Two nested loops check every pair of elements. The outer loop picks one element, the inner loop scans the rest. For n elements that is n × (n−1)/2 comparisons = O(n²). No extra memory — just two loop variables.
Each pointer traverses the array at most once. With two pointers moving inward (or both moving right), the total number of steps is bounded by n. Each comparison is O(1), giving O(n) overall. No auxiliary data structures are needed — just two index variables.
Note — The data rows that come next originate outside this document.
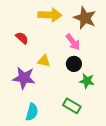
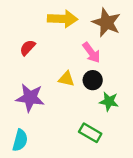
red semicircle: (22, 38) -> (28, 48), turned -88
yellow triangle: (44, 61) -> (66, 79), moved
cyan semicircle: (32, 112) -> (20, 140), moved

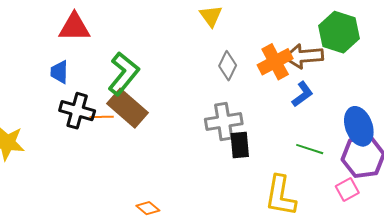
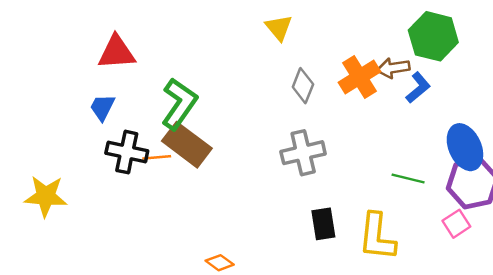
brown arrow: (304, 56) -> (393, 68), size x0.7
blue trapezoid: (59, 72) -> (102, 107), turned 30
blue L-shape: (302, 94) -> (418, 88), moved
black rectangle: (240, 145) -> (323, 224), moved

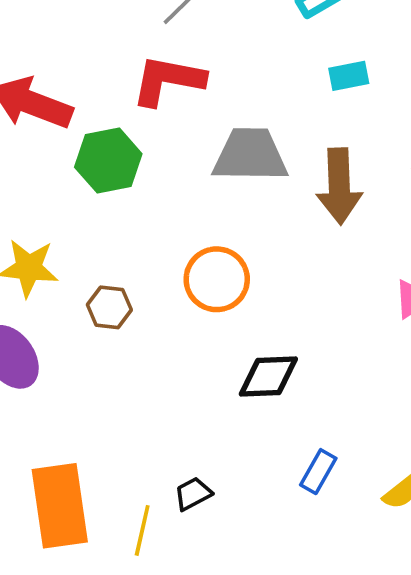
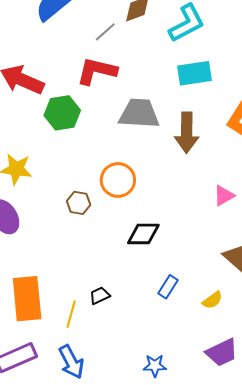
cyan rectangle: (349, 76) -> (195, 73), size x1.6
brown hexagon: (109, 307) -> (79, 203), moved

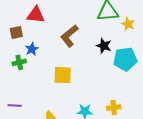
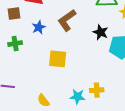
blue star: (32, 49) -> (39, 27), moved
yellow cross: (114, 107) -> (97, 90), moved

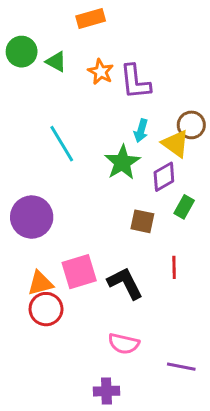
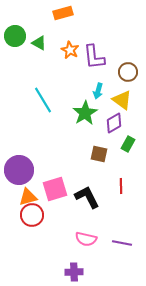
brown circle: (191, 125) -> (128, 72), moved
purple circle: (32, 217) -> (19, 170), moved
purple line: (181, 367) -> (122, 243), moved

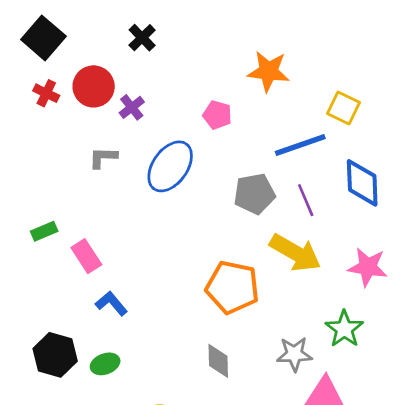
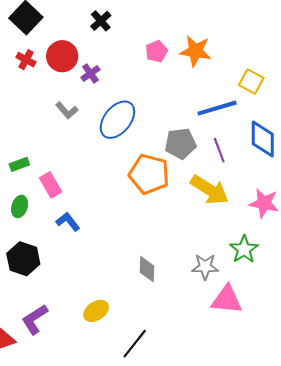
pink pentagon: (217, 115) -> (156, 51), moved, turned 30
gray L-shape: (103, 157) -> (67, 110), turned -135
orange pentagon: (232, 287) -> (149, 174), moved
green ellipse: (105, 364) -> (20, 207), moved, turned -55

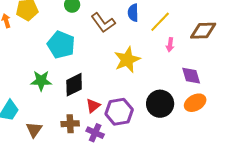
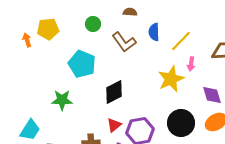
yellow star: (127, 60) -> (171, 79), moved
black diamond: (74, 85) -> (114, 92), moved

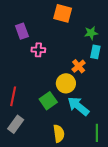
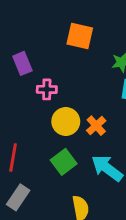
orange cross: (79, 66) -> (96, 126), moved
yellow circle: (66, 83) -> (66, 121), moved

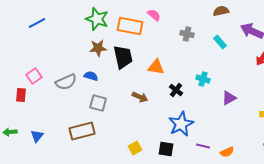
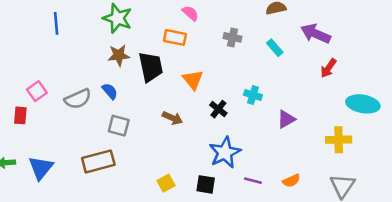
blue line: (37, 23) -> (56, 23), moved, turned -66
orange rectangle: (130, 26) -> (175, 37), moved, size x0.7
orange triangle: (156, 67) -> (193, 80), turned 42
blue semicircle: (91, 76) -> (110, 91), turned 32
blue triangle: (37, 136) -> (41, 168), size x1.5
orange semicircle: (227, 152) -> (291, 181), moved

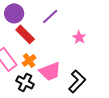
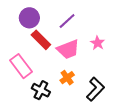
orange cross: (29, 60) -> (67, 78), moved
pink trapezoid: (50, 71) -> (68, 49), moved

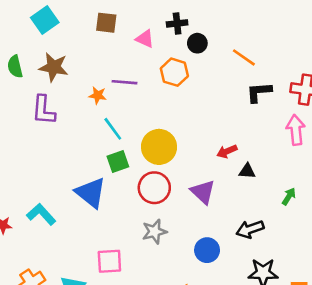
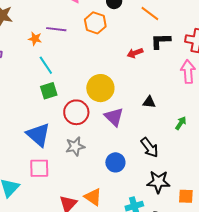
yellow circle: (159, 147) -> (100, 88), moved
red arrow: (227, 151) -> (135, 53), moved
blue triangle: (91, 193) -> (38, 135), moved
black arrow: (250, 229) -> (150, 147), turned -110

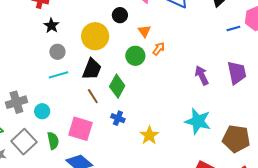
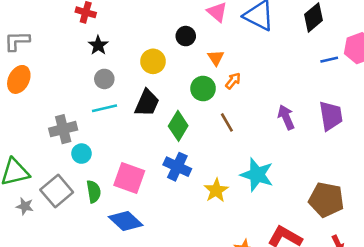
yellow circle: (95, 36) -> (153, 61), size x0.7
brown line: (93, 96) -> (227, 122), moved
gray cross: (16, 102) -> (63, 129), moved
blue cross: (118, 118) -> (177, 167), size x1.5
cyan star: (198, 121) -> (257, 175), moved

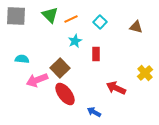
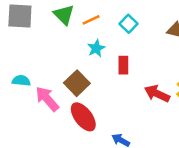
cyan semicircle: (22, 59) -> (21, 81), moved
pink arrow: (37, 80) -> (47, 99), turned 70
red arrow: (116, 88) -> (157, 94), moved

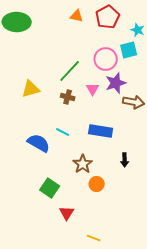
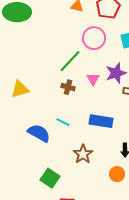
pink circle: (106, 59) -> (94, 38), moved
yellow triangle: (31, 89) -> (20, 89), moved
orange circle: (97, 184) -> (117, 174), moved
Review these before coding to avoid predictable interview regressions.
Wrong move: Loop endpoints miss first/last candidate.
Usually fails on: Fails on minimal arrays and exact-boundary answers.
Fix: Re-derive loops from inclusive/exclusive ranges before coding.
Wrong move: Advancing both pointers shrinks the search space too aggressively and skips candidates.
Usually fails on: A valid pair can be skipped when only one side should move.
Fix: Move exactly one pointer per decision branch based on invariant.
Wrong move: Pushing without popping stale elements invalidates next-greater/next-smaller logic.
Usually fails on: Indices point to blocked elements and outputs shift.
Fix: Pop while invariant is violated before pushing current element.
Wrong move: Locally optimal choices may fail globally.
Usually fails on: Counterexamples appear on crafted input orderings.
Fix: Verify with exchange argument or monotonic objective before committing.